Work instruction
Your task is to copy the records that follow exactly, minus any images.

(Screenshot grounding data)
------------------------------

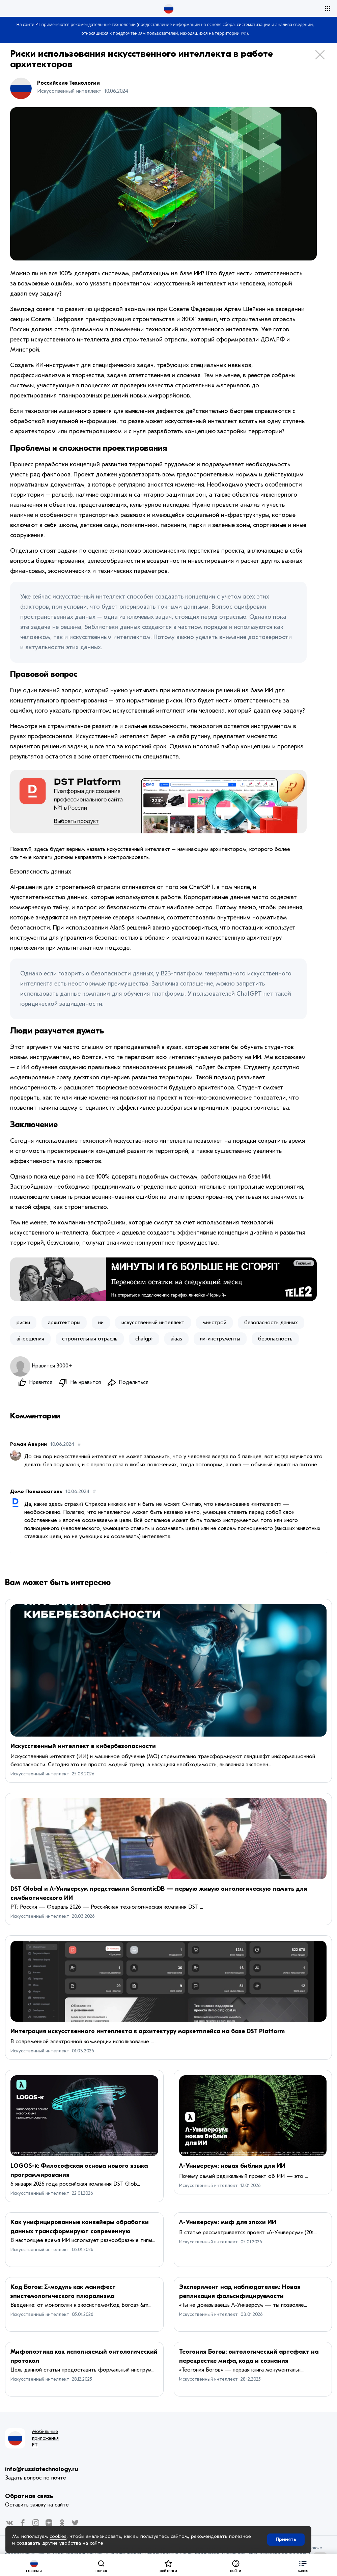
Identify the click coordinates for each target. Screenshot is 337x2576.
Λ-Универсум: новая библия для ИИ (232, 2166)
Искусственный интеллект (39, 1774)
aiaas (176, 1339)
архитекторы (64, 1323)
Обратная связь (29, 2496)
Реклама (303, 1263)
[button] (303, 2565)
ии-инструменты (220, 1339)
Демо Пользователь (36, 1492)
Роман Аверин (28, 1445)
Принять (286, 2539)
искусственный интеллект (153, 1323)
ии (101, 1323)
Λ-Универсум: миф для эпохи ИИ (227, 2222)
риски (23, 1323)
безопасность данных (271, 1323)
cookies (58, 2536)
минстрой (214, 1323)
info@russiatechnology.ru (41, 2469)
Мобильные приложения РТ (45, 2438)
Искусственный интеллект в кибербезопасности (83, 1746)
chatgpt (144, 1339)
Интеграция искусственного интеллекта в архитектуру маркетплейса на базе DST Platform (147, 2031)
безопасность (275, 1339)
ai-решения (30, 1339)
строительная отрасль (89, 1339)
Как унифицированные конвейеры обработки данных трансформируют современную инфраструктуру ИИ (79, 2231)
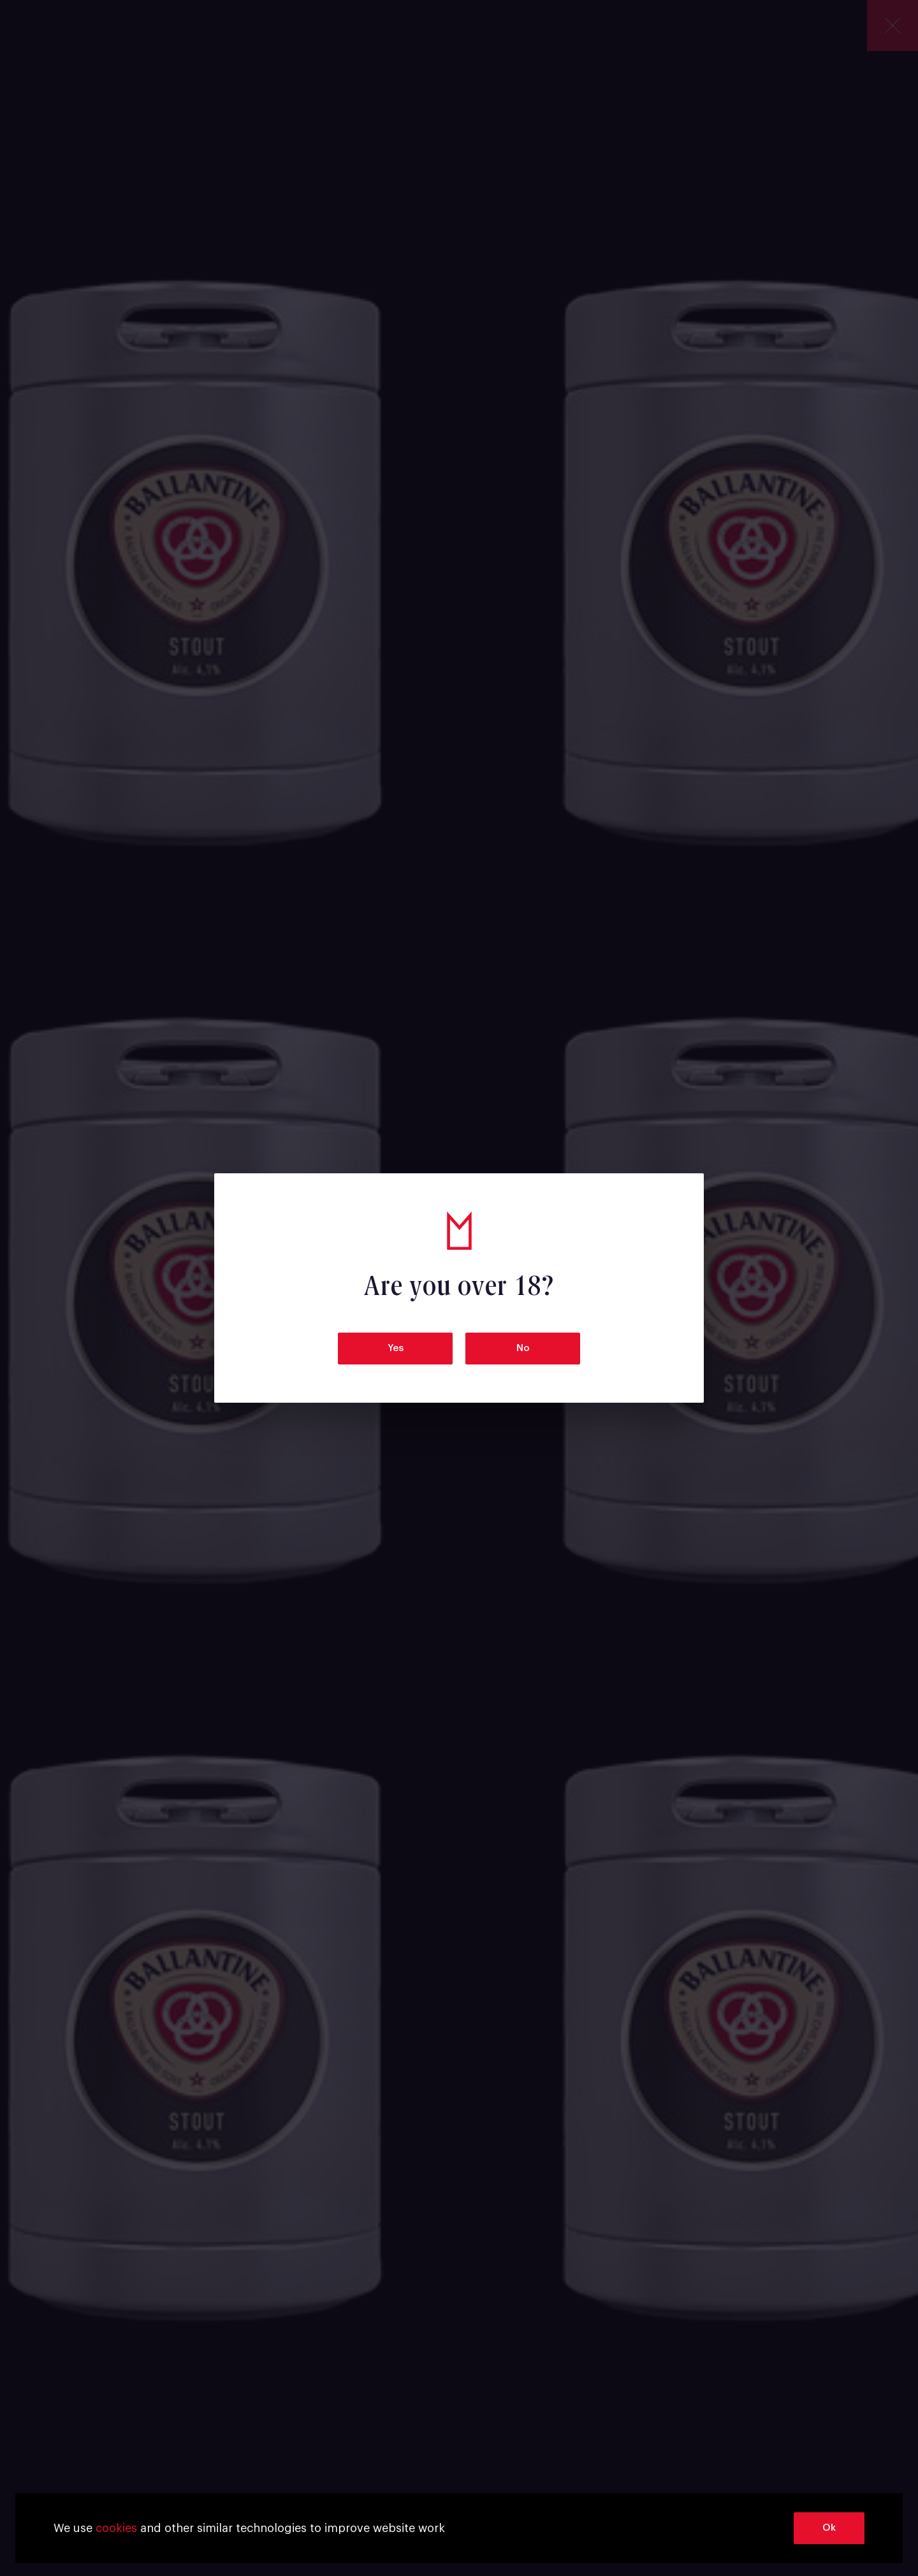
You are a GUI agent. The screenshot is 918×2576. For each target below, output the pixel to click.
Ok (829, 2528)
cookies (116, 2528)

------------------------------

Exercise response
Identify the click coordinates for each target. Screenshot is 337x2576.
Λ-Универсум: новая библия для ИИ (232, 2166)
Искусственный интеллект (39, 1774)
aiaas (176, 1339)
архитекторы (64, 1323)
Обратная связь (29, 2496)
Реклама (303, 1263)
[button] (303, 2565)
ии-инструменты (220, 1339)
Демо Пользователь (36, 1492)
Роман Аверин (28, 1445)
Принять (286, 2539)
искусственный интеллект (153, 1323)
ии (101, 1323)
Λ-Универсум: миф для эпохи ИИ (227, 2222)
риски (23, 1323)
безопасность данных (271, 1323)
cookies (58, 2536)
минстрой (214, 1323)
info@russiatechnology.ru (41, 2469)
Мобильные приложения РТ (45, 2438)
Искусственный интеллект в кибербезопасности (83, 1746)
chatgpt (144, 1339)
Интеграция искусственного интеллекта в архитектуру маркетплейса на базе DST Platform (147, 2031)
безопасность (275, 1339)
ai-решения (30, 1339)
строительная отрасль (89, 1339)
Как унифицированные конвейеры обработки данных трансформируют современную инфраструктуру ИИ (79, 2231)
You are a GUI agent. The screenshot is 918×2576. For each target below, output the pixel to click.
Ok (829, 2528)
cookies (116, 2528)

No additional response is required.